[Rendered page images]

· · · ·

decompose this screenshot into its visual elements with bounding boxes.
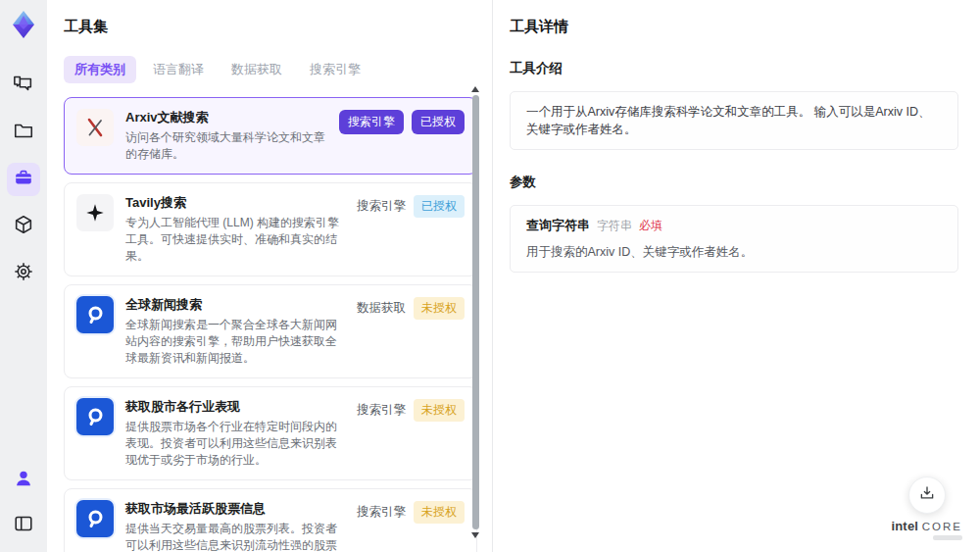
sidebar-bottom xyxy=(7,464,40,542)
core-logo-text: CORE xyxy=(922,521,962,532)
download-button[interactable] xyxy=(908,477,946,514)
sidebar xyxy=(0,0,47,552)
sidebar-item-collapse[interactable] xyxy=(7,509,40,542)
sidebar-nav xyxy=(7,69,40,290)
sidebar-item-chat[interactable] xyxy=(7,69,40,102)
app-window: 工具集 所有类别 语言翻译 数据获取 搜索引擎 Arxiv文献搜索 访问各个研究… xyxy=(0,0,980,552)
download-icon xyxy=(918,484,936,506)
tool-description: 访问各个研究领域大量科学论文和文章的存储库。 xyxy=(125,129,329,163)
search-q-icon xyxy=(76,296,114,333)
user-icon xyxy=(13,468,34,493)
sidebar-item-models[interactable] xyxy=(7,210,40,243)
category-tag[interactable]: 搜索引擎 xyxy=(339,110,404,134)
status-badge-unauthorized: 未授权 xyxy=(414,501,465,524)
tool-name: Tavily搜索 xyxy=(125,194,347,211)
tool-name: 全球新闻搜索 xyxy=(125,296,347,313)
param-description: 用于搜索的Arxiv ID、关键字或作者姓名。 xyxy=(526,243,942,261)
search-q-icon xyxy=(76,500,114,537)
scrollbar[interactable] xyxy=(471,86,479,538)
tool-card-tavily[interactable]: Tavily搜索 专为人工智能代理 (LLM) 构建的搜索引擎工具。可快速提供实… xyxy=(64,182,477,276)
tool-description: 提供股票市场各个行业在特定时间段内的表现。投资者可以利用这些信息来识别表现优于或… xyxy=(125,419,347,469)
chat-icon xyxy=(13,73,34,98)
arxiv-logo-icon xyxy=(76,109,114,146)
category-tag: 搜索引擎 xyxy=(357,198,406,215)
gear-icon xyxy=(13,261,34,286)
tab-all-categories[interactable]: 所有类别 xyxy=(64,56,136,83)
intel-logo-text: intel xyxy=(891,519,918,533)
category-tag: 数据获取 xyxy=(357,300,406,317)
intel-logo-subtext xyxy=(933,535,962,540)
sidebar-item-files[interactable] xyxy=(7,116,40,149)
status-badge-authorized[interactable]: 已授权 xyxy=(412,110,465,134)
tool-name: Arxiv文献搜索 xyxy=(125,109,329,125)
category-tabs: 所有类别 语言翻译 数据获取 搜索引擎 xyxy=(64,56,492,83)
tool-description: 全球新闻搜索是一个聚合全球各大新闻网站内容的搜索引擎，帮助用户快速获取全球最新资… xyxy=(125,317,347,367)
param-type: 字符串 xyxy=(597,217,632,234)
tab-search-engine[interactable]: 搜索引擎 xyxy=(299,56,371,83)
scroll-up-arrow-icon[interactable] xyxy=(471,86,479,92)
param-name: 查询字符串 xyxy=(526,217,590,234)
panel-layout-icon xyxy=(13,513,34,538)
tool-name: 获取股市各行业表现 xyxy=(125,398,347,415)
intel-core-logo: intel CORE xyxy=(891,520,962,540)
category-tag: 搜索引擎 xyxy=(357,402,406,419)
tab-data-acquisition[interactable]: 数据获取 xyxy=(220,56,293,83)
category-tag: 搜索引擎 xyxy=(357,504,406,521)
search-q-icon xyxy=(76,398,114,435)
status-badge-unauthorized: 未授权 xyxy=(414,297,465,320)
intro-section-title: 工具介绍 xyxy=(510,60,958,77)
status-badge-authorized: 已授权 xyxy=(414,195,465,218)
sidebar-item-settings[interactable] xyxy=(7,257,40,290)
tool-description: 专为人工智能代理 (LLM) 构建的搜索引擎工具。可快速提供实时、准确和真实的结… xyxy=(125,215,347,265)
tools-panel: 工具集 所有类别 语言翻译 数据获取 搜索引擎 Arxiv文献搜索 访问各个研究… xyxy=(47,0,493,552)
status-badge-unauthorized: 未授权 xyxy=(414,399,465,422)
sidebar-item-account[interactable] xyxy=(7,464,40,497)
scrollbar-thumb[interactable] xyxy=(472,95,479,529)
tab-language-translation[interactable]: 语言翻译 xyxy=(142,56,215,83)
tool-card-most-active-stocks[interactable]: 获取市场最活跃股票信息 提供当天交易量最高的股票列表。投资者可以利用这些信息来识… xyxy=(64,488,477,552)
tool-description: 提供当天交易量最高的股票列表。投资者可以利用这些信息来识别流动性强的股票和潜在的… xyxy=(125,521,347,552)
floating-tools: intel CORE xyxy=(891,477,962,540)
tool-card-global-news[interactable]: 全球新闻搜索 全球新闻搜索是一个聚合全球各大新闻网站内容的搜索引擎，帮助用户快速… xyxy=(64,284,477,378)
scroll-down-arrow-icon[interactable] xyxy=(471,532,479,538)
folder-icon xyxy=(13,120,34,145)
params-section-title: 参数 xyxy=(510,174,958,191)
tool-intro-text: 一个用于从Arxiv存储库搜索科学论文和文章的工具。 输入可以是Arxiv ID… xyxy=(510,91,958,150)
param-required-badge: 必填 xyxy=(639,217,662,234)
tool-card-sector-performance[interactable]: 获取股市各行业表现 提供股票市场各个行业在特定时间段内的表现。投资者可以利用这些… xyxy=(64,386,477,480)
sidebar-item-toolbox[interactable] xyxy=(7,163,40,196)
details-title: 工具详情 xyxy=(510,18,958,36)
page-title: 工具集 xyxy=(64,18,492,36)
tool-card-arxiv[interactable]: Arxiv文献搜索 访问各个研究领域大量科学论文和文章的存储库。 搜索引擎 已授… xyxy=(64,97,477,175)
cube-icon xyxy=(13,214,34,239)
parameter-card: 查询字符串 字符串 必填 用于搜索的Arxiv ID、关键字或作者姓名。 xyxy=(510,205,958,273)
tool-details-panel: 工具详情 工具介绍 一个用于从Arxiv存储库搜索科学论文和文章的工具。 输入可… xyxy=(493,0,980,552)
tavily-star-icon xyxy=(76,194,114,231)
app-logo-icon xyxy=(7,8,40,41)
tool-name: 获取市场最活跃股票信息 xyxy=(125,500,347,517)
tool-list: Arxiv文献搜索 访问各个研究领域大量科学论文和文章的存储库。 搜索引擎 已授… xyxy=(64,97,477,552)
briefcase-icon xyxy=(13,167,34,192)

· · · ·

### Task requirements
Could you write out every line above exactly as it stands, with no images?

### Problem solution
decompose this screenshot into its visual elements with bounding boxes.
sidebar-bottom xyxy=(7,464,40,542)
core-logo-text: CORE xyxy=(922,521,962,532)
download-button[interactable] xyxy=(908,477,946,514)
sidebar xyxy=(0,0,47,552)
sidebar-item-collapse[interactable] xyxy=(7,509,40,542)
sidebar-nav xyxy=(7,69,40,290)
sidebar-item-chat[interactable] xyxy=(7,69,40,102)
app-window: 工具集 所有类别 语言翻译 数据获取 搜索引擎 Arxiv文献搜索 访问各个研究… xyxy=(0,0,980,552)
download-icon xyxy=(918,484,936,506)
tool-description: 访问各个研究领域大量科学论文和文章的存储库。 xyxy=(125,129,329,163)
search-q-icon xyxy=(76,296,114,333)
user-icon xyxy=(13,468,34,493)
sidebar-item-models[interactable] xyxy=(7,210,40,243)
category-tag[interactable]: 搜索引擎 xyxy=(339,110,404,134)
status-badge-unauthorized: 未授权 xyxy=(414,501,465,524)
tool-name: Tavily搜索 xyxy=(125,194,347,211)
tool-name: 全球新闻搜索 xyxy=(125,296,347,313)
param-description: 用于搜索的Arxiv ID、关键字或作者姓名。 xyxy=(526,243,942,261)
search-q-icon xyxy=(76,500,114,537)
scrollbar[interactable] xyxy=(471,86,479,538)
tool-card-tavily[interactable]: Tavily搜索 专为人工智能代理 (LLM) 构建的搜索引擎工具。可快速提供实… xyxy=(64,182,477,276)
tool-description: 提供股票市场各个行业在特定时间段内的表现。投资者可以利用这些信息来识别表现优于或… xyxy=(125,419,347,469)
chat-icon xyxy=(13,73,34,98)
arxiv-logo-icon xyxy=(76,109,114,146)
category-tag: 搜索引擎 xyxy=(357,198,406,215)
gear-icon xyxy=(13,261,34,286)
tab-all-categories[interactable]: 所有类别 xyxy=(64,56,136,83)
intel-logo-text: intel xyxy=(891,519,918,533)
category-tag: 数据获取 xyxy=(357,300,406,317)
intel-logo-subtext xyxy=(933,535,962,540)
sidebar-item-files[interactable] xyxy=(7,116,40,149)
status-badge-authorized[interactable]: 已授权 xyxy=(412,110,465,134)
tool-name: Arxiv文献搜索 xyxy=(125,109,329,125)
category-tabs: 所有类别 语言翻译 数据获取 搜索引擎 xyxy=(64,56,492,83)
tool-description: 全球新闻搜索是一个聚合全球各大新闻网站内容的搜索引擎，帮助用户快速获取全球最新资… xyxy=(125,317,347,367)
param-type: 字符串 xyxy=(597,217,632,234)
tab-search-engine[interactable]: 搜索引擎 xyxy=(299,56,371,83)
scroll-up-arrow-icon[interactable] xyxy=(471,86,479,92)
param-name: 查询字符串 xyxy=(526,217,590,234)
panel-layout-icon xyxy=(13,513,34,538)
tool-name: 获取股市各行业表现 xyxy=(125,398,347,415)
intel-core-logo: intel CORE xyxy=(891,520,962,540)
category-tag: 搜索引擎 xyxy=(357,402,406,419)
tab-data-acquisition[interactable]: 数据获取 xyxy=(220,56,293,83)
category-tag: 搜索引擎 xyxy=(357,504,406,521)
search-q-icon xyxy=(76,398,114,435)
status-badge-unauthorized: 未授权 xyxy=(414,297,465,320)
intro-section-title: 工具介绍 xyxy=(510,60,958,77)
status-badge-authorized: 已授权 xyxy=(414,195,465,218)
sidebar-item-settings[interactable] xyxy=(7,257,40,290)
tool-description: 专为人工智能代理 (LLM) 构建的搜索引擎工具。可快速提供实时、准确和真实的结… xyxy=(125,215,347,265)
tools-panel: 工具集 所有类别 语言翻译 数据获取 搜索引擎 Arxiv文献搜索 访问各个研究… xyxy=(47,0,493,552)
status-badge-unauthorized: 未授权 xyxy=(414,399,465,422)
sidebar-item-account[interactable] xyxy=(7,464,40,497)
scrollbar-thumb[interactable] xyxy=(472,95,479,529)
tab-language-translation[interactable]: 语言翻译 xyxy=(142,56,215,83)
tool-card-most-active-stocks[interactable]: 获取市场最活跃股票信息 提供当天交易量最高的股票列表。投资者可以利用这些信息来识… xyxy=(64,488,477,552)
tool-description: 提供当天交易量最高的股票列表。投资者可以利用这些信息来识别流动性强的股票和潜在的… xyxy=(125,521,347,552)
floating-tools: intel CORE xyxy=(891,477,962,540)
tool-card-global-news[interactable]: 全球新闻搜索 全球新闻搜索是一个聚合全球各大新闻网站内容的搜索引擎，帮助用户快速… xyxy=(64,284,477,378)
scroll-down-arrow-icon[interactable] xyxy=(471,532,479,538)
folder-icon xyxy=(13,120,34,145)
params-section-title: 参数 xyxy=(510,174,958,191)
tool-intro-text: 一个用于从Arxiv存储库搜索科学论文和文章的工具。 输入可以是Arxiv ID… xyxy=(510,91,958,150)
param-required-badge: 必填 xyxy=(639,217,662,234)
tool-card-sector-performance[interactable]: 获取股市各行业表现 提供股票市场各个行业在特定时间段内的表现。投资者可以利用这些… xyxy=(64,386,477,480)
sidebar-item-toolbox[interactable] xyxy=(7,163,40,196)
details-title: 工具详情 xyxy=(510,18,958,36)
page-title: 工具集 xyxy=(64,18,492,36)
tool-card-arxiv[interactable]: Arxiv文献搜索 访问各个研究领域大量科学论文和文章的存储库。 搜索引擎 已授… xyxy=(64,97,477,175)
cube-icon xyxy=(13,214,34,239)
parameter-card: 查询字符串 字符串 必填 用于搜索的Arxiv ID、关键字或作者姓名。 xyxy=(510,205,958,273)
tool-details-panel: 工具详情 工具介绍 一个用于从Arxiv存储库搜索科学论文和文章的工具。 输入可… xyxy=(493,0,980,552)
tavily-star-icon xyxy=(76,194,114,231)
app-logo-icon xyxy=(7,8,40,41)
tool-name: 获取市场最活跃股票信息 xyxy=(125,500,347,517)
tool-list: Arxiv文献搜索 访问各个研究领域大量科学论文和文章的存储库。 搜索引擎 已授… xyxy=(64,97,477,552)
briefcase-icon xyxy=(13,167,34,192)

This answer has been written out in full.